[Supplied material]

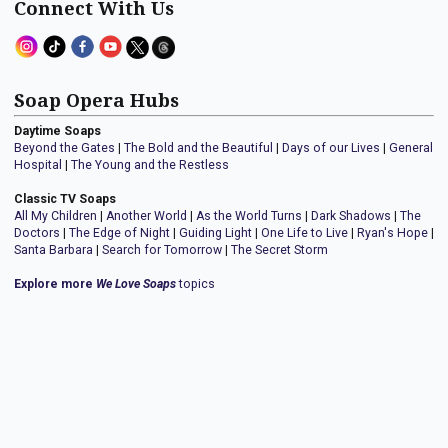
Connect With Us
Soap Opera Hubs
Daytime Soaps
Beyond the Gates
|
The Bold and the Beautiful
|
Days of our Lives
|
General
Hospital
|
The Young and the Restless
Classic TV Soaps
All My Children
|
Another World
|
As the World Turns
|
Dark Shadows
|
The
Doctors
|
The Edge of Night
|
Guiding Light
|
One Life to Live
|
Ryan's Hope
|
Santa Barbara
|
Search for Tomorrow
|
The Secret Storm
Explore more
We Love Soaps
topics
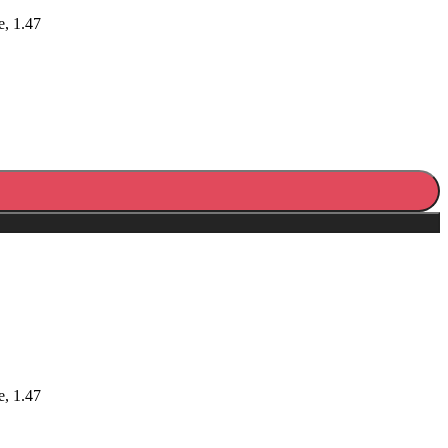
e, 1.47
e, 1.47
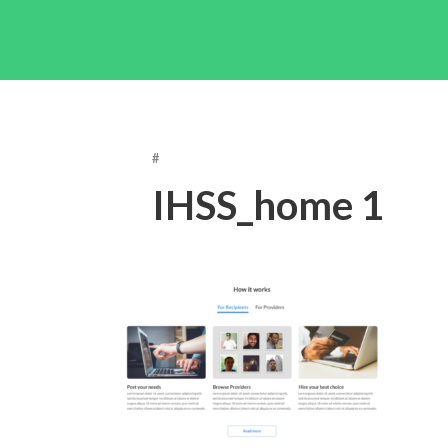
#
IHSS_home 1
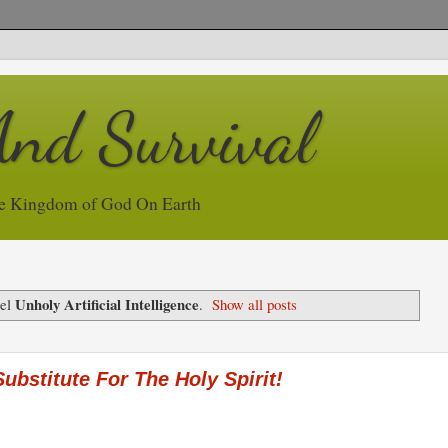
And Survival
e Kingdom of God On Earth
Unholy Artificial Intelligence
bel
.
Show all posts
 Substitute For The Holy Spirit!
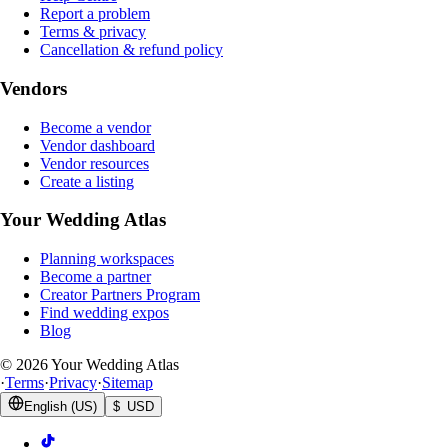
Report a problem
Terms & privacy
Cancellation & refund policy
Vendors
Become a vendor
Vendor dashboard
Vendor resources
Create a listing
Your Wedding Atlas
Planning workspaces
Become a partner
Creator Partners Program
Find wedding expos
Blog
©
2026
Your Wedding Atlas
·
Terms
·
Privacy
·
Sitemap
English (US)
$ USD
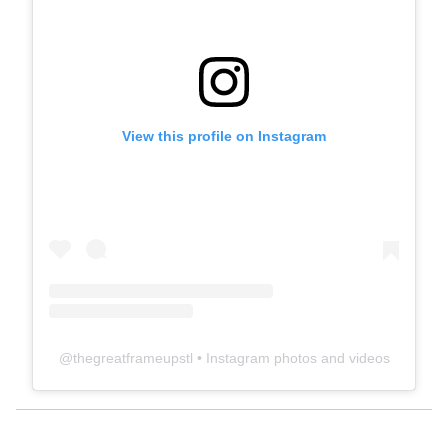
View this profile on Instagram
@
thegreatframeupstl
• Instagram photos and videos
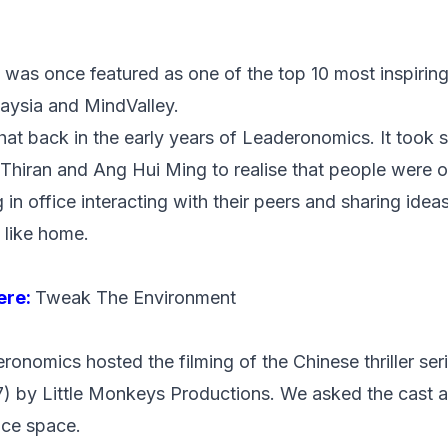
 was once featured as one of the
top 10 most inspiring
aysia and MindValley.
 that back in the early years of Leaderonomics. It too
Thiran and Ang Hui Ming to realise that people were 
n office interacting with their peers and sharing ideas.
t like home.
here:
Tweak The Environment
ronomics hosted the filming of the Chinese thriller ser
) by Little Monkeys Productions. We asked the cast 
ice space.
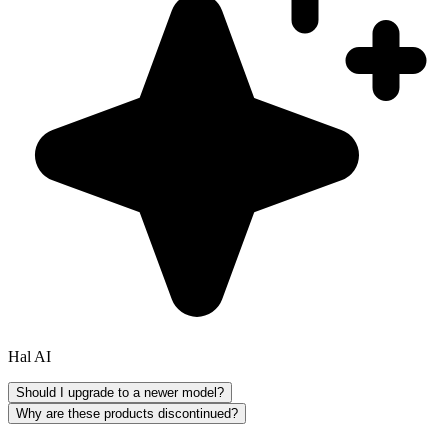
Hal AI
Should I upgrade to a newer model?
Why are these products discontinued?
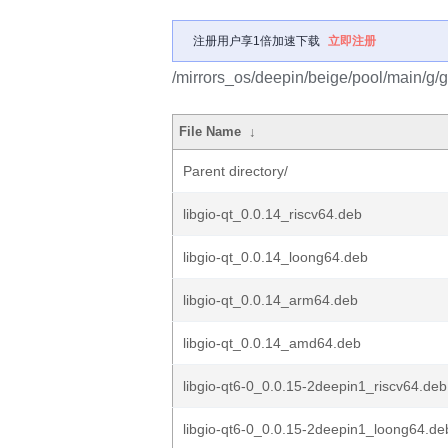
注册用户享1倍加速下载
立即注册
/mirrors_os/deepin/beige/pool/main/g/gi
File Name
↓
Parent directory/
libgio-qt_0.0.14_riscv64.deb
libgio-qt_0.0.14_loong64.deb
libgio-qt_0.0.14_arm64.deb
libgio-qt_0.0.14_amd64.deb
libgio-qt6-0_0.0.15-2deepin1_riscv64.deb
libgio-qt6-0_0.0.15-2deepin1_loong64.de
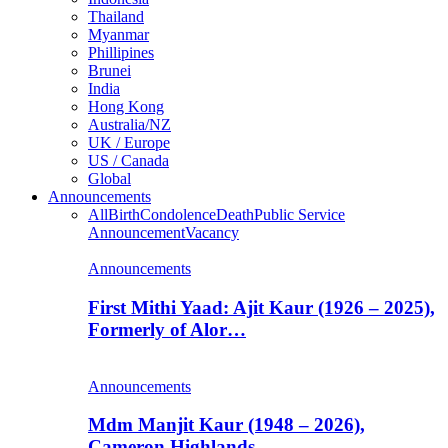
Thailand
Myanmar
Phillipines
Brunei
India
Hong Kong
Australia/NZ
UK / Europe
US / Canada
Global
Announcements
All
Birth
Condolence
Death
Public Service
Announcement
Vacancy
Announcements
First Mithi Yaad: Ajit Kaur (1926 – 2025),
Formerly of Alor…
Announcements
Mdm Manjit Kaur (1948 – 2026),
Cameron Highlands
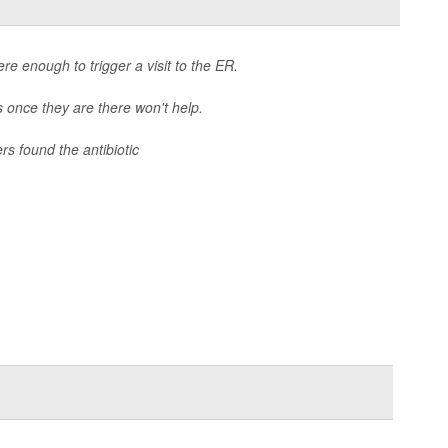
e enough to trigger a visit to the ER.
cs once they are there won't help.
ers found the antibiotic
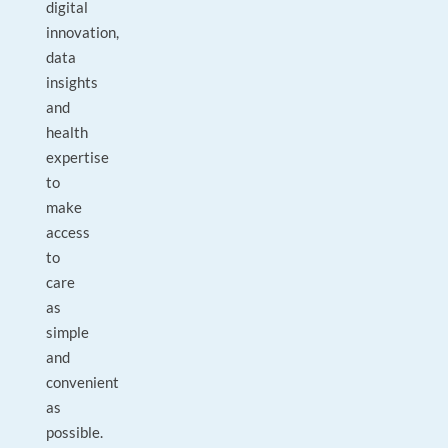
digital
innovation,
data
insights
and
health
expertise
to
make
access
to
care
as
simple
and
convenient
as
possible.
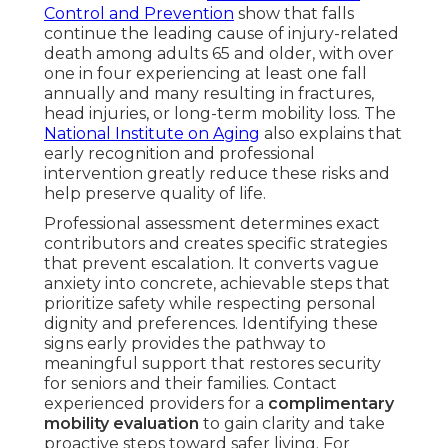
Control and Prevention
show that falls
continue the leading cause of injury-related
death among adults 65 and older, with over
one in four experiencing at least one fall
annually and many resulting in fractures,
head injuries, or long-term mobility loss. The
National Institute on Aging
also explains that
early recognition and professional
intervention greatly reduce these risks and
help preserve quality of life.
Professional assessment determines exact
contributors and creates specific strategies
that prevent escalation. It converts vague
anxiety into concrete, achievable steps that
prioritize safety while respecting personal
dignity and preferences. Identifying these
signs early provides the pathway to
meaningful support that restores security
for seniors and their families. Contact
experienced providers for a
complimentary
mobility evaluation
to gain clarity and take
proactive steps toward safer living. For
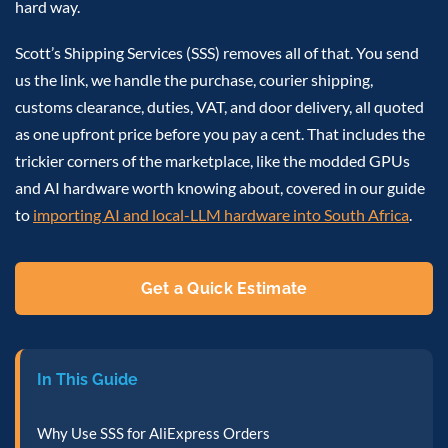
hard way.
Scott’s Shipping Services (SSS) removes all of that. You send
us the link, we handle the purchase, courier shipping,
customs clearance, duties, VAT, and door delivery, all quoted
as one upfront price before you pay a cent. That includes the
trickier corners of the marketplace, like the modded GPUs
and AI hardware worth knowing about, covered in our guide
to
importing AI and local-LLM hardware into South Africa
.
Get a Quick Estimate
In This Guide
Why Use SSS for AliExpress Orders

[/Supplied material]

## Task directions
What's needed is an exact copy of the records above from the line containing "mobility evaluation" down to the line containing "customs clearance, duties, VAT, and", both included, without any pictures.

## Reply to the exercise
mobility evaluation
to gain clarity and take
proactive steps toward safer living. For
hard way.
Scott’s Shipping Services (SSS) removes all of that. You send
us the link, we handle the purchase, courier shipping,
customs clearance, duties, VAT, and door delivery, all quoted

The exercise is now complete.